Writing by Peter Hilton

Substitute ingredients by role

cookbook disappointment and the recipe RACI matrix 2025-03-11 #documentation #cooking

qi bin

  1. Failure & recovery
  2. Specific techniques
  3. Substitutions
  4. Roles ←
  5. Small tasks

Software documentation has too much abstraction. Cookbooks don’t have enough. Software developers can’t help adding gratuitous abstraction, while cookbook authors systematically avoid explaining their work.

Instead of documenting recipe design, cookbooks only describe the final ingredients and method. Perhaps they want to make it look easy, and pretend that the author found each recipe in a flash of inspiration, while reminiscing about the childhood trip to Tuscany that they wasted a page of recipe space on.

Ingredient groups

Egg fried rice ingredient groups show which ingredients you can substitute for other ingredients in the same group. It turns out that each group has a purpose:

  1. flavour – ginger, garlic, shallot, spring onion (white part), onion
  2. protein – egg, pork (ham, bacon or roast pork), prawns, chicken
  3. nutrition – peas, sweetcorn, carrot
  4. flavour – MSG, salt, soy sauce
  5. flavour – spring onion (green part), unsweetened chilli sauce, sesame oil, crispy chilli oil
  6. carbohydrates – rice

Listing ingredients by flavour, protein, nutrition and carbohydrates lacks sophistication, but already adds two insights to cooking the recipe.
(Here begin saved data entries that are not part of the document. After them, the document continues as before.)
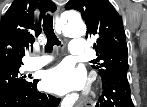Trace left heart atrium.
<instances>
[{
    "label": "left heart atrium",
    "mask_w": 147,
    "mask_h": 107,
    "mask_svg": "<svg viewBox=\"0 0 147 107\" xmlns=\"http://www.w3.org/2000/svg\"><path fill=\"white\" fill-rule=\"evenodd\" d=\"M84 84V71L80 68H75L69 63H61L48 70L42 80V85L45 90L58 95L79 90Z\"/></svg>",
    "instance_id": "1"
}]
</instances>
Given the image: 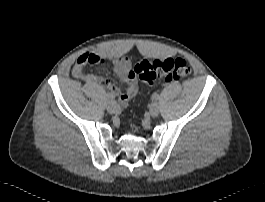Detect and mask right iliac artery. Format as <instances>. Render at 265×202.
Returning <instances> with one entry per match:
<instances>
[{
	"label": "right iliac artery",
	"instance_id": "right-iliac-artery-1",
	"mask_svg": "<svg viewBox=\"0 0 265 202\" xmlns=\"http://www.w3.org/2000/svg\"><path fill=\"white\" fill-rule=\"evenodd\" d=\"M107 98H108L109 101H112V99H113L110 94H107Z\"/></svg>",
	"mask_w": 265,
	"mask_h": 202
}]
</instances>
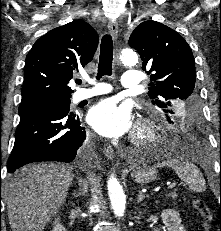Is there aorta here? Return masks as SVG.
Segmentation results:
<instances>
[{"mask_svg":"<svg viewBox=\"0 0 221 231\" xmlns=\"http://www.w3.org/2000/svg\"><path fill=\"white\" fill-rule=\"evenodd\" d=\"M119 60L124 65L134 66L138 62V56L133 49L126 48L121 51ZM107 188L114 214L123 217L126 197L120 182L114 176H111L107 182Z\"/></svg>","mask_w":221,"mask_h":231,"instance_id":"1","label":"aorta"}]
</instances>
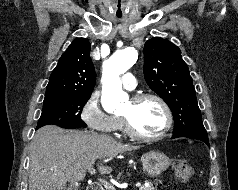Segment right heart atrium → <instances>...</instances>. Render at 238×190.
Returning a JSON list of instances; mask_svg holds the SVG:
<instances>
[{"label":"right heart atrium","mask_w":238,"mask_h":190,"mask_svg":"<svg viewBox=\"0 0 238 190\" xmlns=\"http://www.w3.org/2000/svg\"><path fill=\"white\" fill-rule=\"evenodd\" d=\"M81 119L94 131L111 133L116 130V117L103 111L99 101V93L93 92L82 106Z\"/></svg>","instance_id":"1"}]
</instances>
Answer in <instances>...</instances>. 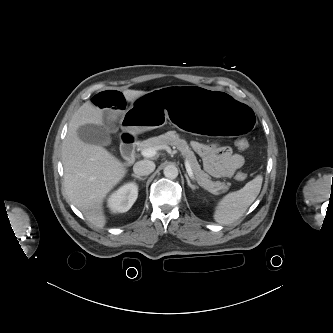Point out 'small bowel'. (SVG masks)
I'll use <instances>...</instances> for the list:
<instances>
[{"label":"small bowel","instance_id":"c3829d8e","mask_svg":"<svg viewBox=\"0 0 333 333\" xmlns=\"http://www.w3.org/2000/svg\"><path fill=\"white\" fill-rule=\"evenodd\" d=\"M90 106L102 111L107 124L112 125L126 109L127 100L120 91L107 90L96 94ZM192 148L202 158L205 170L216 178L231 177L244 164L242 155L225 146L193 141Z\"/></svg>","mask_w":333,"mask_h":333}]
</instances>
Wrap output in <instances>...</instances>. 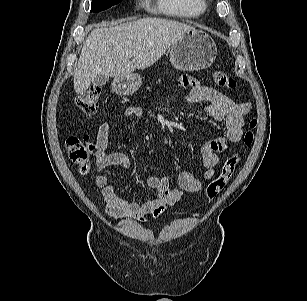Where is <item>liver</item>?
<instances>
[{
    "label": "liver",
    "mask_w": 307,
    "mask_h": 301,
    "mask_svg": "<svg viewBox=\"0 0 307 301\" xmlns=\"http://www.w3.org/2000/svg\"><path fill=\"white\" fill-rule=\"evenodd\" d=\"M192 29L185 23L155 17L94 29L83 44L74 73L75 92H85L98 75L123 77L150 67ZM129 52L137 55L130 60Z\"/></svg>",
    "instance_id": "6515ba94"
}]
</instances>
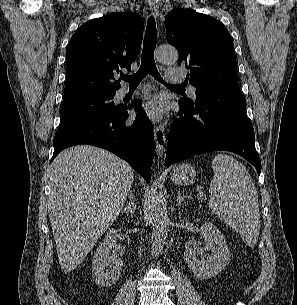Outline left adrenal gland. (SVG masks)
I'll use <instances>...</instances> for the list:
<instances>
[{
    "mask_svg": "<svg viewBox=\"0 0 297 305\" xmlns=\"http://www.w3.org/2000/svg\"><path fill=\"white\" fill-rule=\"evenodd\" d=\"M186 197H188V196H186V195L182 196L181 192L179 191L178 196H177L176 206H180Z\"/></svg>",
    "mask_w": 297,
    "mask_h": 305,
    "instance_id": "a2214340",
    "label": "left adrenal gland"
}]
</instances>
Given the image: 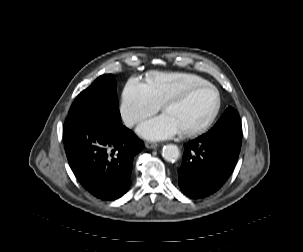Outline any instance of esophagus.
<instances>
[{"label": "esophagus", "instance_id": "esophagus-1", "mask_svg": "<svg viewBox=\"0 0 303 252\" xmlns=\"http://www.w3.org/2000/svg\"><path fill=\"white\" fill-rule=\"evenodd\" d=\"M158 146H159V144L158 143H154V142L147 141L145 143V147L148 148V149H156Z\"/></svg>", "mask_w": 303, "mask_h": 252}]
</instances>
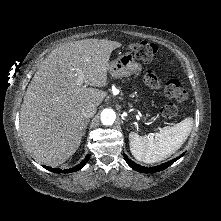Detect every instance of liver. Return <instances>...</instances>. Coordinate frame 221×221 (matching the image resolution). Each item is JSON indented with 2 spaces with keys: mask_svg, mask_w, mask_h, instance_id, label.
Masks as SVG:
<instances>
[{
  "mask_svg": "<svg viewBox=\"0 0 221 221\" xmlns=\"http://www.w3.org/2000/svg\"><path fill=\"white\" fill-rule=\"evenodd\" d=\"M122 44L106 39H84L56 47L42 62L26 90L21 105L20 128L32 156L42 164L58 166L81 144L82 108L101 104L105 91L76 83L105 87L111 53Z\"/></svg>",
  "mask_w": 221,
  "mask_h": 221,
  "instance_id": "1",
  "label": "liver"
}]
</instances>
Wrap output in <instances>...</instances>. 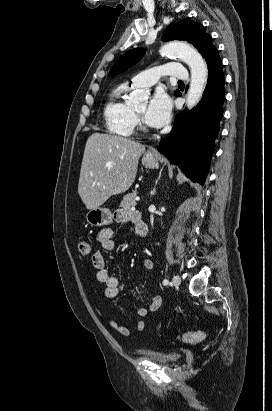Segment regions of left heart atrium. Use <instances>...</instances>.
I'll list each match as a JSON object with an SVG mask.
<instances>
[{
    "instance_id": "left-heart-atrium-1",
    "label": "left heart atrium",
    "mask_w": 272,
    "mask_h": 411,
    "mask_svg": "<svg viewBox=\"0 0 272 411\" xmlns=\"http://www.w3.org/2000/svg\"><path fill=\"white\" fill-rule=\"evenodd\" d=\"M172 103L168 95L162 91H157L151 98L144 114V121L153 128H161L170 119Z\"/></svg>"
}]
</instances>
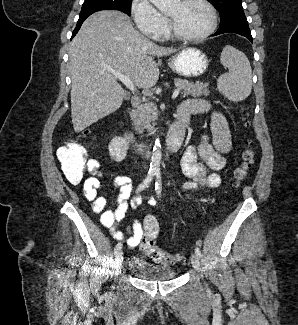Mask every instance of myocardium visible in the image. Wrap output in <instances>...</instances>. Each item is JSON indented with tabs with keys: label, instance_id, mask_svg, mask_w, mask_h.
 I'll return each instance as SVG.
<instances>
[{
	"label": "myocardium",
	"instance_id": "myocardium-1",
	"mask_svg": "<svg viewBox=\"0 0 298 325\" xmlns=\"http://www.w3.org/2000/svg\"><path fill=\"white\" fill-rule=\"evenodd\" d=\"M177 2H183L186 0H176ZM196 3H198L199 5H201L207 12L208 15V25L206 27V29L201 32L198 35L195 36H185L183 34H181L174 26L171 16L168 12H166L165 10H163L166 19H167V32H166V37L177 40V41H182V42H199L204 40L205 38H207L209 35H211L215 29L216 26V19H215V15L214 12L212 10V7L204 0H193Z\"/></svg>",
	"mask_w": 298,
	"mask_h": 325
}]
</instances>
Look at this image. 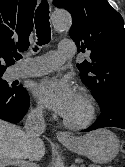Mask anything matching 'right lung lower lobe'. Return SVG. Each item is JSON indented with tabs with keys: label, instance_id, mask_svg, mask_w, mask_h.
Segmentation results:
<instances>
[{
	"label": "right lung lower lobe",
	"instance_id": "98d812e1",
	"mask_svg": "<svg viewBox=\"0 0 125 167\" xmlns=\"http://www.w3.org/2000/svg\"><path fill=\"white\" fill-rule=\"evenodd\" d=\"M11 92L0 88V119L17 123L26 114L29 108V95L21 86Z\"/></svg>",
	"mask_w": 125,
	"mask_h": 167
}]
</instances>
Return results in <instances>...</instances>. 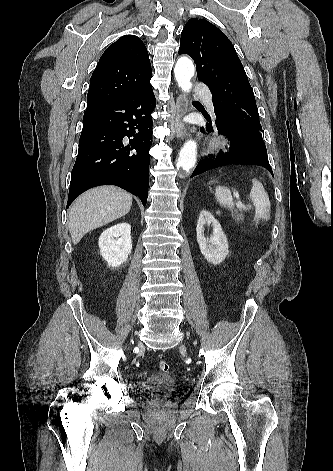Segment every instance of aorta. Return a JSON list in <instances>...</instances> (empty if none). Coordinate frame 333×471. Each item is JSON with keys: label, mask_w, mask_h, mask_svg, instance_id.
Returning a JSON list of instances; mask_svg holds the SVG:
<instances>
[{"label": "aorta", "mask_w": 333, "mask_h": 471, "mask_svg": "<svg viewBox=\"0 0 333 471\" xmlns=\"http://www.w3.org/2000/svg\"><path fill=\"white\" fill-rule=\"evenodd\" d=\"M193 62L186 57L177 60L174 68L175 79L179 87L184 92H189L192 88L191 79L194 76ZM197 159V144L194 140H188L180 150L177 168H182L189 172L194 167Z\"/></svg>", "instance_id": "1"}]
</instances>
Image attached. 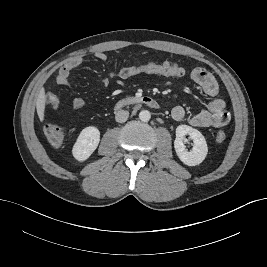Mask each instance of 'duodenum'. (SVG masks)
Instances as JSON below:
<instances>
[{
  "mask_svg": "<svg viewBox=\"0 0 267 267\" xmlns=\"http://www.w3.org/2000/svg\"><path fill=\"white\" fill-rule=\"evenodd\" d=\"M137 105H145L155 109L160 107L158 101L151 96H135L119 100L116 103L115 108L119 110L127 106Z\"/></svg>",
  "mask_w": 267,
  "mask_h": 267,
  "instance_id": "1",
  "label": "duodenum"
}]
</instances>
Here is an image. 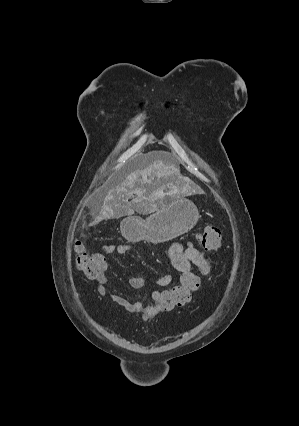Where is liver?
<instances>
[{
	"mask_svg": "<svg viewBox=\"0 0 299 426\" xmlns=\"http://www.w3.org/2000/svg\"><path fill=\"white\" fill-rule=\"evenodd\" d=\"M180 177V170L166 162L163 153H158L144 169L135 170L115 187L108 190L99 215L90 225L104 219L131 215L135 210L154 212L162 204L167 193L166 187L172 185L171 179ZM136 194L131 202L128 200Z\"/></svg>",
	"mask_w": 299,
	"mask_h": 426,
	"instance_id": "6515ba94",
	"label": "liver"
}]
</instances>
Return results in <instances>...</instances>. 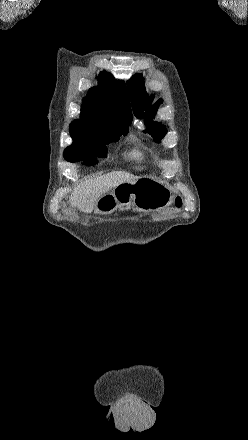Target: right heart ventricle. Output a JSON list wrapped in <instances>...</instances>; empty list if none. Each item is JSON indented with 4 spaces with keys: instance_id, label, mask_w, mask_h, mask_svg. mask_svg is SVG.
I'll return each mask as SVG.
<instances>
[{
    "instance_id": "right-heart-ventricle-1",
    "label": "right heart ventricle",
    "mask_w": 248,
    "mask_h": 440,
    "mask_svg": "<svg viewBox=\"0 0 248 440\" xmlns=\"http://www.w3.org/2000/svg\"><path fill=\"white\" fill-rule=\"evenodd\" d=\"M130 158L137 163H141L143 161V155L138 151H133L130 153Z\"/></svg>"
}]
</instances>
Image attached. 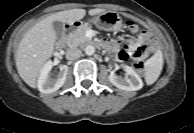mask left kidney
Masks as SVG:
<instances>
[{
    "instance_id": "1",
    "label": "left kidney",
    "mask_w": 194,
    "mask_h": 133,
    "mask_svg": "<svg viewBox=\"0 0 194 133\" xmlns=\"http://www.w3.org/2000/svg\"><path fill=\"white\" fill-rule=\"evenodd\" d=\"M122 68L126 72V78L122 79L112 71L109 75L111 84L125 91L140 90L143 87V82L136 71L127 65H122Z\"/></svg>"
}]
</instances>
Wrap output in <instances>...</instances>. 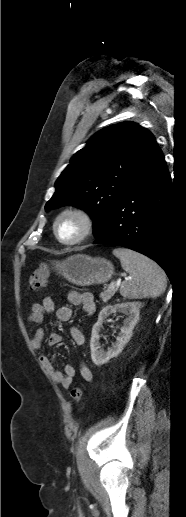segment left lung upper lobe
I'll list each match as a JSON object with an SVG mask.
<instances>
[{"label":"left lung upper lobe","instance_id":"obj_1","mask_svg":"<svg viewBox=\"0 0 186 517\" xmlns=\"http://www.w3.org/2000/svg\"><path fill=\"white\" fill-rule=\"evenodd\" d=\"M160 152L154 136L133 122L97 132L70 160L45 209L73 205L94 221V235L115 205Z\"/></svg>","mask_w":186,"mask_h":517}]
</instances>
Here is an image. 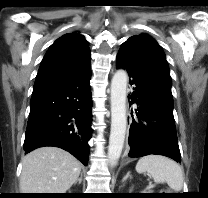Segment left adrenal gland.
<instances>
[{
	"mask_svg": "<svg viewBox=\"0 0 208 198\" xmlns=\"http://www.w3.org/2000/svg\"><path fill=\"white\" fill-rule=\"evenodd\" d=\"M128 178H132V176L130 175V171H128L127 174L123 177L122 182H125Z\"/></svg>",
	"mask_w": 208,
	"mask_h": 198,
	"instance_id": "1",
	"label": "left adrenal gland"
}]
</instances>
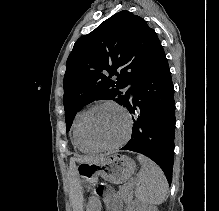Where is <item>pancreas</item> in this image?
<instances>
[{
  "label": "pancreas",
  "instance_id": "obj_1",
  "mask_svg": "<svg viewBox=\"0 0 219 211\" xmlns=\"http://www.w3.org/2000/svg\"><path fill=\"white\" fill-rule=\"evenodd\" d=\"M119 193H120L122 199H124L125 203H127V205H130V203L132 201V193H131L130 189L127 187H120Z\"/></svg>",
  "mask_w": 219,
  "mask_h": 211
}]
</instances>
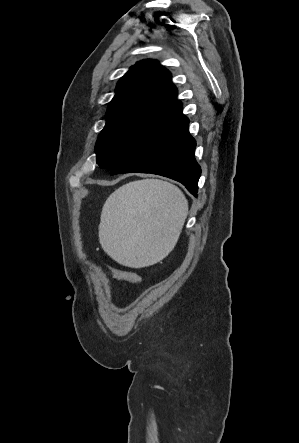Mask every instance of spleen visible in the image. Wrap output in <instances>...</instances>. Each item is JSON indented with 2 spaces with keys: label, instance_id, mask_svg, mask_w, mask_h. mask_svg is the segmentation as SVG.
I'll use <instances>...</instances> for the list:
<instances>
[{
  "label": "spleen",
  "instance_id": "3e777b00",
  "mask_svg": "<svg viewBox=\"0 0 299 443\" xmlns=\"http://www.w3.org/2000/svg\"><path fill=\"white\" fill-rule=\"evenodd\" d=\"M187 214L188 202L173 184L157 179L130 182L107 198L99 241L118 263L149 266L172 251Z\"/></svg>",
  "mask_w": 299,
  "mask_h": 443
}]
</instances>
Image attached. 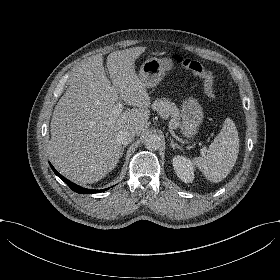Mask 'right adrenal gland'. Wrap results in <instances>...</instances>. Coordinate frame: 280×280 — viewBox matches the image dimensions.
<instances>
[{
	"instance_id": "2a0ac1e0",
	"label": "right adrenal gland",
	"mask_w": 280,
	"mask_h": 280,
	"mask_svg": "<svg viewBox=\"0 0 280 280\" xmlns=\"http://www.w3.org/2000/svg\"><path fill=\"white\" fill-rule=\"evenodd\" d=\"M123 152H124V147H122V150H121V157L123 155Z\"/></svg>"
}]
</instances>
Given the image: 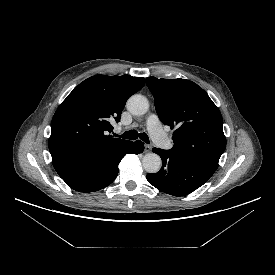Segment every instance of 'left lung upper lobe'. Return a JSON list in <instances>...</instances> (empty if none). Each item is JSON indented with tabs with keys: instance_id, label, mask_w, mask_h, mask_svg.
<instances>
[{
	"instance_id": "left-lung-upper-lobe-1",
	"label": "left lung upper lobe",
	"mask_w": 275,
	"mask_h": 275,
	"mask_svg": "<svg viewBox=\"0 0 275 275\" xmlns=\"http://www.w3.org/2000/svg\"><path fill=\"white\" fill-rule=\"evenodd\" d=\"M159 119L173 132V154L210 176L226 147L223 119L217 106L197 84L185 79L149 77Z\"/></svg>"
}]
</instances>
First, these groups add structure that gives you a more abstract way to describe the recipe: rice with mixed protein and vegetables, with layers of flavour.

Second, you can use the groups to judge potential substitutes for standard ingredients you either lack or don’t want. Only after I realised this could I see courgette as a legitimate stir-fry vegetable, and think of trying diced courgette in egg fried rice. (The texture and flavour don’t work as well as peas and carrots, though.)

Functional overlap

The above groups don’t tell the full story: the meat and vegetables also have flavour, and the vegetables also have texture. Similarly, the vegetables add sweetness that a sour chilli sauce balances, in a way that sweet chilli sauce and sweet crispy chilli oil don’t.

Egg fried rice ingredients’ functional groups

This diagram shows a slightly more sophisticated view at this level of abstraction. Each ingredient may have a primary purpose, but also has multiple consequences.

Roles

An ingredient performs multiple functions in a recipe, as do employees in an organisation. Like employees, ingredients have multiple roles. A recipe RACI matrix visualises this correctly:

Ingredients Protein Carbohydrates Nutrition Flavour Texture
ginger, garlic, shallot     C R  
egg, meat, seafood R   C C C
peas, sweetcorn, carrot   C R C R
MSG, chilli sauce, sesame oil       C  
spring onion (green part)     C C C
rice C R     C

In a recipe RACI matrix, R still means responsible (for completing the task). C means contributes (to completing the task), instead of consulted. Every role has one group of responsible ingredients; ingredients contribute to multiple roles.

Cookbooks teach roles badly, rarely explaining an ingredient’s purpose. If you do substitute with ingredients that can achieve the same unwritten purpose, it looks more like intuition than applying the RACI matrix. Substituting by role doesn’t mean improvising.

Software documentation

Software developers write terrible documentation, if at all. Understanding how it works doesn’t mean wanting to explain how they understand it, or acknowledge that other people don’t.

Abstractions make complex topics teachable, and learnable. Experts have internalised the abstractions and can’t team them unless they slow down and make the critical abstractions explicit. Perhaps recipes make good technical documentation practice after all.